Scarcely two weeks after leaving the Rowdies and declaring he would take a few months off to decide his future, Firmani was announced as the new coach of the Cosmos. After his arrival last summer, the Cosmos went on to win the playoffs and the Soccer Bowl. The Rowdies crumbled. Last week, though more than a year had gone by, there was still bitterness. Rowdies owner George Straw-bridge had demanded compensation for the loss of Firmani. The Cosmos had conceded their share of receipts from a Rowdies-Cosmos game—$125,000. Moreover, it is strongly rumored that between seasons the two teams were placed in different conferences of the league so that a game like Sunday's could become a lucrative possibility. Under the arrangement, Tampa clearly stood a better chance of winning through to the finals.

As late as Saturday morning, dressed for practice as he was. Marsh looked ready to assume his customary starring role for the underdog Rowdies, even though he seemed more anxious to talk about the new home he had just bought in Florida than the way the championship game might go. Nor did Firmani have any doubts that Marsh would play. "The biggest threat," he called him. And nobody could really dispute that. Marsh, of uncertain temperament but capable of winning a game on his own when in the right mood, had scored 21 goals in 1978, including the playoffs. It was Marsh's shootout goal that decided the American Conference championship game and put the Rowdies into the Soccer Bowl.

But then—and there had been no hint of it until a couple of hours before Sunday's contest—it developed that Marsh would not tread the AstroTurf after all.
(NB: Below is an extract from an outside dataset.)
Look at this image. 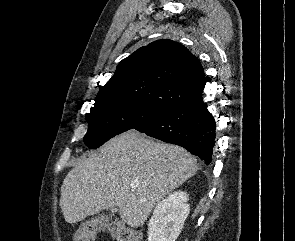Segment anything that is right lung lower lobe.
I'll use <instances>...</instances> for the list:
<instances>
[{"label":"right lung lower lobe","instance_id":"right-lung-lower-lobe-1","mask_svg":"<svg viewBox=\"0 0 295 241\" xmlns=\"http://www.w3.org/2000/svg\"><path fill=\"white\" fill-rule=\"evenodd\" d=\"M216 123L203 102L202 95L168 108L154 120L136 128L139 132L164 142L180 145L212 162Z\"/></svg>","mask_w":295,"mask_h":241}]
</instances>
In last Wednesday's conference championship game against Fort Lauderdale, he had clashed heavily with the Strikers' Maurice Whittle. "He came in high and late," said Marsh. Whatever happened. Marsh's shin was spiked. The gashes became infected. Sunday morning his right leg was badly swollen. "If I were 80% fit I would play," he said, "but I can't even run half speed. After the season I've had it is sickening."
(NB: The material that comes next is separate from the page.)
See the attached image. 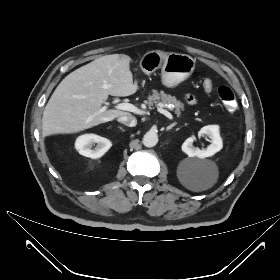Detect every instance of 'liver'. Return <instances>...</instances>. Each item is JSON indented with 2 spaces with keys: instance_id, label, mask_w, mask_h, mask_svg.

So the prospects, which had seemed somewhat out of balance even with Marsh fit, took a further swing in the Cosmos' favor. At Saturday's practice, even though he could have had no knowledge of Marsh's injury, Firmani had been unusually chipper and ebullient, hailing a friend 50 yards away with a shouted, "How's the pizza parlor?" indulging himself in the occasional "bleddy" (which is South African for "bloody"), reassuring a reporter who didn't care for the way Cosmos Midfielder Vladislav Bogicevic was moving after a shoulder bump he had taken the previous Wednesday. "That's the way he always walks," Firmani said, grinning.

And he was certainly in a sunnier mood than he had been less than two weeks earlier after the Cosmos' Aug. 14 debacle against the Minnesota Kicks, who had driven in nine goals against them. A 9-2 score occurs rarely in professional soccer. A defeat of that magnitude is normally reserved only for doomed teams on their way out of the league.
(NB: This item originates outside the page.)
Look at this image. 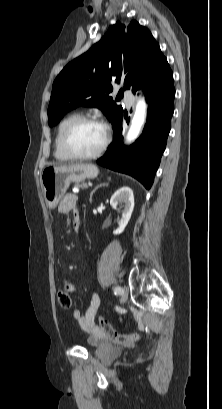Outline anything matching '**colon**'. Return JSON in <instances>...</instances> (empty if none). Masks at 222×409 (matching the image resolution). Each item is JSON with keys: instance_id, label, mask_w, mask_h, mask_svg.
I'll return each mask as SVG.
<instances>
[{"instance_id": "colon-1", "label": "colon", "mask_w": 222, "mask_h": 409, "mask_svg": "<svg viewBox=\"0 0 222 409\" xmlns=\"http://www.w3.org/2000/svg\"><path fill=\"white\" fill-rule=\"evenodd\" d=\"M70 292L71 288H67L65 290L59 291L57 294L58 303L60 307L63 309H69L71 307ZM99 323L102 329L107 333L110 341H112L113 343L131 344L140 340L141 338V335L139 333H131L127 335L119 334L103 317H99Z\"/></svg>"}]
</instances>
"They lost discipline," Firmani said. "They had done the same thing before once or twice, but they managed to get away with it."

Since that time, though, the Cosmos had atoned somewhat. They retrieved the Minnesota defeat with a skin-of-their-teeth victory in the shootout of the return game. There was a creditable 1-0 win over Portland in Oregon in the first game of the conference final, and they routed the Timbers 5-0 in the return match.

Tampa Bay, meantime, had also made rather ragged progress to Giants Stadium. Fort Lauderdale, which started the playoff as a wild-card team and proceeded to eliminate favored New England and Detroit, ran the Rowdies very close—right to that Rodney Marsh goal that earned them the trip to Giants Stadium.